Durante le fasi di identificazione del conducente, la situazione è rapidamente degenerata: l’autista è sceso repentinamente dal veicolo e, inveendo pesantemente, si è diretto con fare minaccioso verso i militari con l’intento di aggredirli. Di fronte alla condotta violenta, i Carabinieri hanno estratto e attivato il taser. L’accensione del dispositivo a impulsi elettrici – mostrato attivo a scopo deterrente senza necessità di utilizzarlo – è bastata a interrompere l’azione delittuosa dell’uomo, che si è fermato permettendo ai militari di procedere in sicurezza. La successiva perquisizione del mezzo ha permesso di rinvenire e sequestrare un coltello da cucina, corrispondente a quello segnalato poco prima dalla vittima.
Alla luce dei fatti l’uomo, un 25enne residente in un comune della bassa reggiana, veniva condotto presso gli uffici del comando compagnia di Guastalla, per ulteriori accertamenti.
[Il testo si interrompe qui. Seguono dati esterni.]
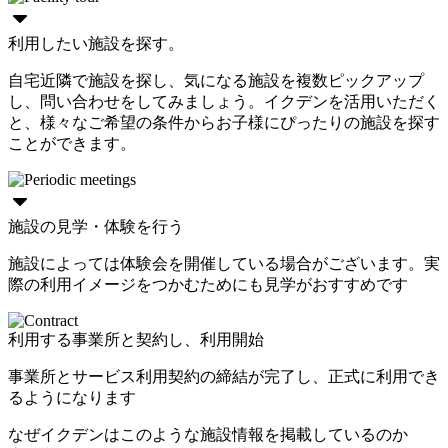
利用したい施設を探す。
自宅近隣で施設を探し、気になる施設を複数ピックアップ
し、問い合わせをしてみましょう。イクデンを活用いただく
と、様々なご希望の条件からお子様にぴったりの施設を探す
ことができます。
施設の見学・体験を行う
施設によっては体験会を開催している場合がございます。実
際の利用イメージをつかむためにも見学がおすすめです
利用する事業所と契約し、利用開始
事業所とサービス利用契約の締結が完了し、正式に利用でき
るようになります
なぜイクデンはこのような施設情報を掲載しているのか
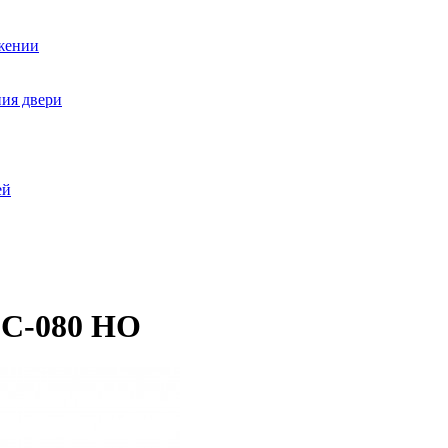
ожении
ния двери
ей
DC-080 HO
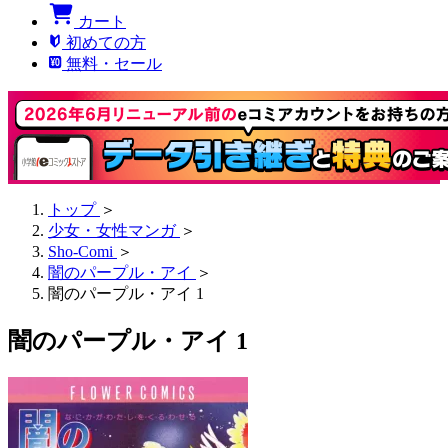
カート
初めての方
無料・セール
トップ
＞
少女・女性マンガ
＞
Sho-Comi
＞
闇のパープル・アイ
＞
闇のパープル・アイ 1
闇のパープル・アイ 1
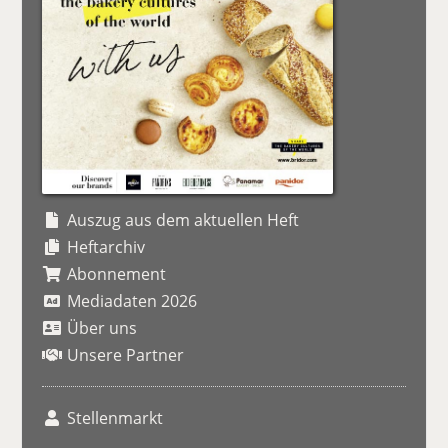
Auszug aus dem aktuellen Heft
Heftarchiv
Abonnement
Mediadaten 2026
Über uns
Unsere Partner
Stellenmarkt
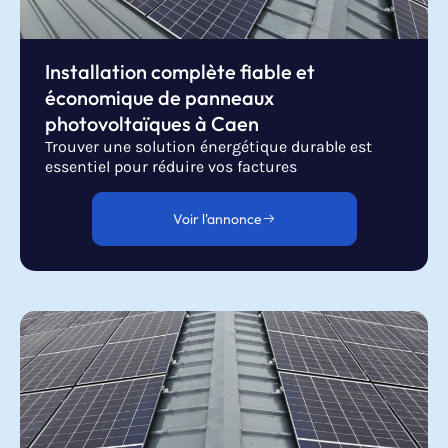
Installation complète fiable et
économique de panneaux
photovoltaïques à Caen
Trouver une solution énergétique durable est
essentiel pour réduire vos factures
Voir l'annonce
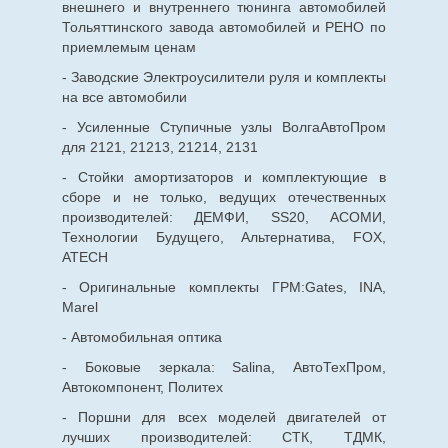
внешнего и внутреннего тюнинга автомобилей
Тольяттинского завода автомобилей и РЕНО по
приемлемым ценам
- Заводские Электроусилители руля и комплекты
на все автомобили
- Усиленные Ступичные узлы ВолгаАвтоПром
для 2121, 21213, 21214, 2131
- Стойки амортизаторов и комплектующие в
сборе и не только, ведущих отечественных
производителей: ДЕМФИ, SS20, АСОМИ,
Технологии Будущего, Альтернатива, FOX,
ATECH
- Оригинальные комплекты ГРМ:Gates, INA,
Marel
- Автомобильная оптика
- Боковые зеркала: Salina, АвтоТехПром,
Автокомпонент, Политех
- Поршни для всех моделей двигателей от
лучших производителей: СТК, ТДМК,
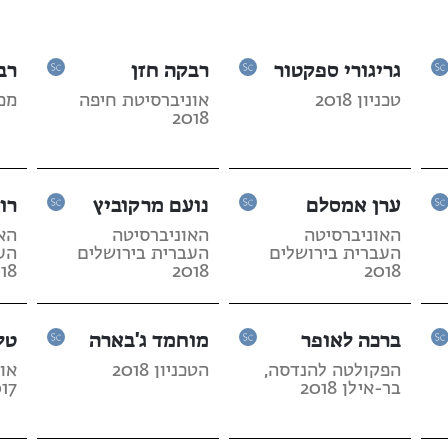
גריגורי ספקטור
רבקה חזן
רב
טכניון 2018
אוניברסיטת חיפה
מכון
2018
ערן אמסלם
נועם מרקוביץ
רונ
האוניברסיטה
האוניברסיטה
הא
העברית בירושלים
העברית בירושלים
הע
18
2018
2018
ברכה לאופר
מוחמד ג'בארה
טל
הפקולטה להנדסה,
הטכניון 2018
או
בר-אילן 2018
17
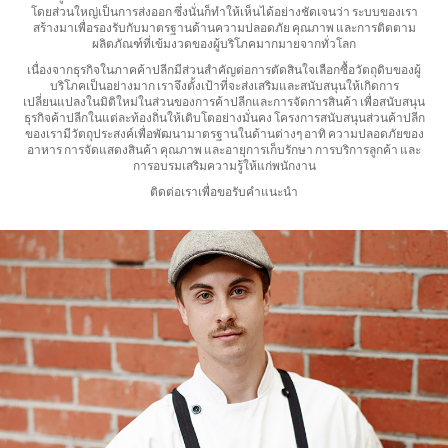
โดยส่วนใหญ่เป็นการส่งออก ซึ่งนั่นก็ทำให้เห็นได้อย่างชัดเจนว่า ระบบของเรา
สร้างมาเพื่อรองรับกับมาตรฐานด้านความปลอดภัย คุณภาพ และการติดตาม
ผลิตภัณฑ์ที่เข้มงวดของผู้บริโภคมากมายจากทั่วโลก
เนื่องจากธุรกิจในภาคค้าปลีกมีส่วนสำคัญต่อการตัดสินใจเลือกซื้อวัตถุดิบของผู้
บริโภคเป็นอย่างมาก เราจึงตั้งเป้าที่จะส่งเสริมและสนับสนุนให้เกิดการ
เปลี่ยนแปลงในมิติใหม่ในส่วนของการค้าปลีกและการจัดการสินค้า เพื่อสนับสนุน
ธุรกิจค้าปลีกในแต่ละท้องถิ่นให้เติบโตอย่างมั่นคง โครงการสนับสนุนส่วนค้าปลีก
ของเรามีวัตถุประสงค์เพื่อพัฒนามาตรฐานในด้านต่างๆ อาทิ ความปลอดภัยของ
อาหาร การจัดแสดงสินค้า คุณภาพ และอายุการเก็บรักษา การบริการลูกค้า และ
การอบรมเสริมความรู้ให้แก่พนักงาน
ติดต่อเราเพื่อขอรับคำแนะนำ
Avendo acquisito a suo carico elementi di presunta responsabilità il giovane, veniva denunciato dai carabinieri alla Procura reggiana con le accuse di resistenza a pubblico ufficiale, minaccia aggravata e porto ingiustificato di armi od oggetti atti ad offendere.
Gli accertamenti relativi al procedimento, in fase di indagini preliminari, proseguiranno per i consueti approfondimenti investigativi al fine delle valutazioni e determinazioni inerenti all’esercizio dell’azione penale.